┌──

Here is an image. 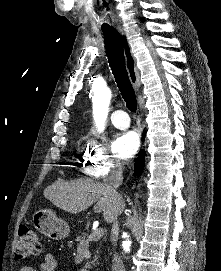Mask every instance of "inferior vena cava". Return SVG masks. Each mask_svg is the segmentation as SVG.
<instances>
[{
  "mask_svg": "<svg viewBox=\"0 0 221 271\" xmlns=\"http://www.w3.org/2000/svg\"><path fill=\"white\" fill-rule=\"evenodd\" d=\"M123 165H115L112 167L110 171V175L105 177L104 185H105V193L106 197H111V199H117L120 197L117 189L119 185H121L123 181ZM120 223L118 219V215H114L112 219V227H111V241L113 245H117V239L119 235ZM112 271H126L125 265L123 263L122 257L118 255L117 251H113V259H112Z\"/></svg>",
  "mask_w": 221,
  "mask_h": 271,
  "instance_id": "1",
  "label": "inferior vena cava"
}]
</instances>
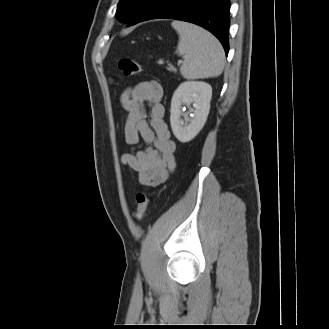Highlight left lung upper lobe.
Masks as SVG:
<instances>
[{"label":"left lung upper lobe","mask_w":329,"mask_h":329,"mask_svg":"<svg viewBox=\"0 0 329 329\" xmlns=\"http://www.w3.org/2000/svg\"><path fill=\"white\" fill-rule=\"evenodd\" d=\"M153 0H120L116 15L124 22L133 21L136 15Z\"/></svg>","instance_id":"5c2ea615"}]
</instances>
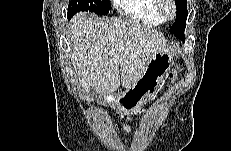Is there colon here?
I'll list each match as a JSON object with an SVG mask.
<instances>
[{"mask_svg": "<svg viewBox=\"0 0 231 151\" xmlns=\"http://www.w3.org/2000/svg\"><path fill=\"white\" fill-rule=\"evenodd\" d=\"M176 75H177L176 72H172V73H171V76H170V77H171V80H172V81H175V80H176Z\"/></svg>", "mask_w": 231, "mask_h": 151, "instance_id": "1", "label": "colon"}]
</instances>
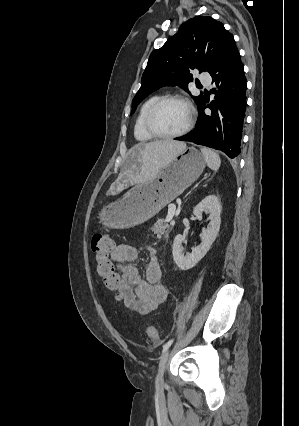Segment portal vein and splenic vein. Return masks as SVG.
<instances>
[{
    "mask_svg": "<svg viewBox=\"0 0 299 426\" xmlns=\"http://www.w3.org/2000/svg\"><path fill=\"white\" fill-rule=\"evenodd\" d=\"M175 212H176V206H175V204H170L168 206V214H167V217H166L165 221L166 222H170L172 220L173 216L175 215Z\"/></svg>",
    "mask_w": 299,
    "mask_h": 426,
    "instance_id": "portal-vein-and-splenic-vein-1",
    "label": "portal vein and splenic vein"
}]
</instances>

└──

• [What needs to be done]
Only the lines from the one that contains "Segment portal vein" through the last line of the records may appear in the answer, retyped exactly and with no pictures.

• [Your solution]
Segment portal vein and splenic vein. Return masks as SVG.
<instances>
[{
    "mask_svg": "<svg viewBox=\"0 0 299 426\" xmlns=\"http://www.w3.org/2000/svg\"><path fill=\"white\" fill-rule=\"evenodd\" d=\"M175 212H176V206H175V204H170L168 206V214H167V217H166L165 221L166 222H170L172 220L173 216L175 215Z\"/></svg>",
    "mask_w": 299,
    "mask_h": 426,
    "instance_id": "portal-vein-and-splenic-vein-1",
    "label": "portal vein and splenic vein"
}]
</instances>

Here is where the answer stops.